══ Entries provided ══
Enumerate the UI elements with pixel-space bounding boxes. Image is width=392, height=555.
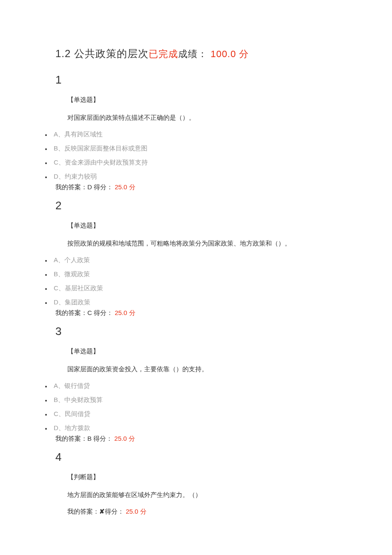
option-letter: B、 bbox=[54, 270, 64, 278]
option-text: 资金来源由中央财政预算支持 bbox=[65, 159, 148, 166]
option-text: 个人政策 bbox=[64, 256, 90, 263]
option-item: A、个人政策 bbox=[51, 256, 349, 264]
option-text: 民间借贷 bbox=[65, 410, 90, 417]
option-text: 具有跨区域性 bbox=[64, 130, 103, 138]
option-text: 集团政策 bbox=[65, 298, 90, 306]
points-unit: 分 bbox=[127, 183, 135, 191]
option-letter: D、 bbox=[54, 173, 65, 180]
option-item: A、银行借贷 bbox=[51, 382, 349, 390]
option-letter: C、 bbox=[54, 159, 65, 166]
points-value: 25.0 bbox=[113, 309, 127, 316]
points-unit: 分 bbox=[127, 435, 135, 442]
option-item: D、约束力较弱 bbox=[51, 173, 349, 181]
option-letter: A、 bbox=[54, 382, 64, 389]
section-number: 1.2 bbox=[55, 48, 71, 59]
answer-label: 我的答案： bbox=[55, 183, 87, 191]
option-item: D、地方拨款 bbox=[51, 424, 349, 432]
option-text: 中央财政预算 bbox=[64, 396, 103, 403]
score-value: 100.0 bbox=[208, 49, 236, 59]
question-type: 【单选题】 bbox=[67, 347, 349, 356]
page-title: 1.2 公共政策的层次已完成成绩： 100.0 分 bbox=[55, 47, 349, 61]
points-label: 得分： bbox=[92, 183, 113, 191]
question-number: 3 bbox=[55, 325, 349, 338]
option-item: C、资金来源由中央财政预算支持 bbox=[51, 159, 349, 167]
points-value: 25.0 bbox=[113, 183, 127, 191]
question-stem: 地方层面的政策能够在区域外产生约束力。（） bbox=[67, 490, 349, 500]
answer-value: D bbox=[87, 183, 92, 191]
answer-mark-icon: ✘ bbox=[99, 508, 105, 515]
answer-value: B bbox=[87, 435, 92, 442]
option-text: 反映国家层面整体目标或意图 bbox=[64, 145, 147, 152]
points-value: 25.0 bbox=[112, 435, 127, 442]
option-letter: B、 bbox=[54, 396, 64, 403]
option-letter: B、 bbox=[54, 145, 64, 152]
option-item: C、基层社区政策 bbox=[51, 284, 349, 292]
status-text: 已完成 bbox=[149, 49, 178, 59]
option-item: A、具有跨区域性 bbox=[51, 130, 349, 139]
option-letter: A、 bbox=[54, 256, 64, 263]
points-unit: 分 bbox=[127, 309, 135, 316]
option-item: B、中央财政预算 bbox=[51, 396, 349, 404]
option-letter: A、 bbox=[54, 130, 64, 138]
points-label: 得分： bbox=[105, 508, 124, 515]
question-number: 4 bbox=[55, 451, 349, 464]
answer-label: 我的答案： bbox=[55, 309, 87, 316]
question-number: 1 bbox=[55, 73, 349, 87]
option-text: 微观政策 bbox=[64, 270, 90, 278]
answer-line: 我的答案：✘得分： 25.0 分 bbox=[67, 508, 349, 516]
option-item: C、民间借贷 bbox=[51, 410, 349, 418]
answer-label: 我的答案： bbox=[67, 508, 99, 515]
option-text: 基层社区政策 bbox=[65, 284, 103, 292]
question-type: 【判断题】 bbox=[67, 473, 349, 481]
option-letter: D、 bbox=[54, 424, 65, 431]
option-list: A、具有跨区域性 B、反映国家层面整体目标或意图 C、资金来源由中央财政预算支持… bbox=[43, 130, 349, 181]
section-title-text: 公共政策的层次 bbox=[71, 48, 149, 59]
option-letter: C、 bbox=[54, 410, 65, 417]
answer-line: 我的答案：D 得分： 25.0 分 bbox=[55, 183, 349, 191]
option-list: A、个人政策 B、微观政策 C、基层社区政策 D、集团政策 bbox=[43, 256, 349, 306]
points-label: 得分： bbox=[92, 435, 112, 442]
question-stem: 按照政策的规模和地域范围，可粗略地将政策分为国家政策、地方政策和（）。 bbox=[67, 238, 349, 249]
points-value: 25.0 bbox=[124, 508, 138, 515]
question-type: 【单选题】 bbox=[67, 96, 349, 104]
score-unit: 分 bbox=[236, 49, 249, 59]
points-label: 得分： bbox=[92, 309, 113, 316]
option-list: A、银行借贷 B、中央财政预算 C、民间借贷 D、地方拨款 bbox=[43, 382, 349, 432]
option-text: 地方拨款 bbox=[65, 424, 90, 431]
question-stem: 对国家层面的政策特点描述不正确的是（）。 bbox=[67, 113, 349, 123]
answer-line: 我的答案：B 得分： 25.0 分 bbox=[55, 435, 349, 443]
question-number: 2 bbox=[55, 199, 349, 212]
option-item: B、反映国家层面整体目标或意图 bbox=[51, 145, 349, 153]
option-letter: D、 bbox=[54, 298, 65, 306]
option-text: 银行借贷 bbox=[64, 382, 90, 389]
score-label: 成绩： bbox=[178, 49, 208, 59]
option-item: D、集团政策 bbox=[51, 298, 349, 306]
answer-value: C bbox=[87, 309, 92, 316]
option-item: B、微观政策 bbox=[51, 270, 349, 278]
question-stem: 国家层面的政策资金投入，主要依靠（）的支持。 bbox=[67, 364, 349, 374]
option-letter: C、 bbox=[54, 284, 65, 292]
option-text: 约束力较弱 bbox=[65, 173, 97, 180]
answer-label: 我的答案： bbox=[55, 435, 87, 442]
answer-line: 我的答案：C 得分： 25.0 分 bbox=[55, 309, 349, 317]
question-type: 【单选题】 bbox=[67, 222, 349, 230]
points-unit: 分 bbox=[138, 508, 146, 515]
═══
Go through the lines above. Select every one that has the string "集团政策".

Exercise solution |
option-text: 集团政策 bbox=[65, 298, 90, 306]
option-list: A、个人政策 B、微观政策 C、基层社区政策 D、集团政策 bbox=[43, 256, 349, 306]
option-item: D、集团政策 bbox=[51, 298, 349, 306]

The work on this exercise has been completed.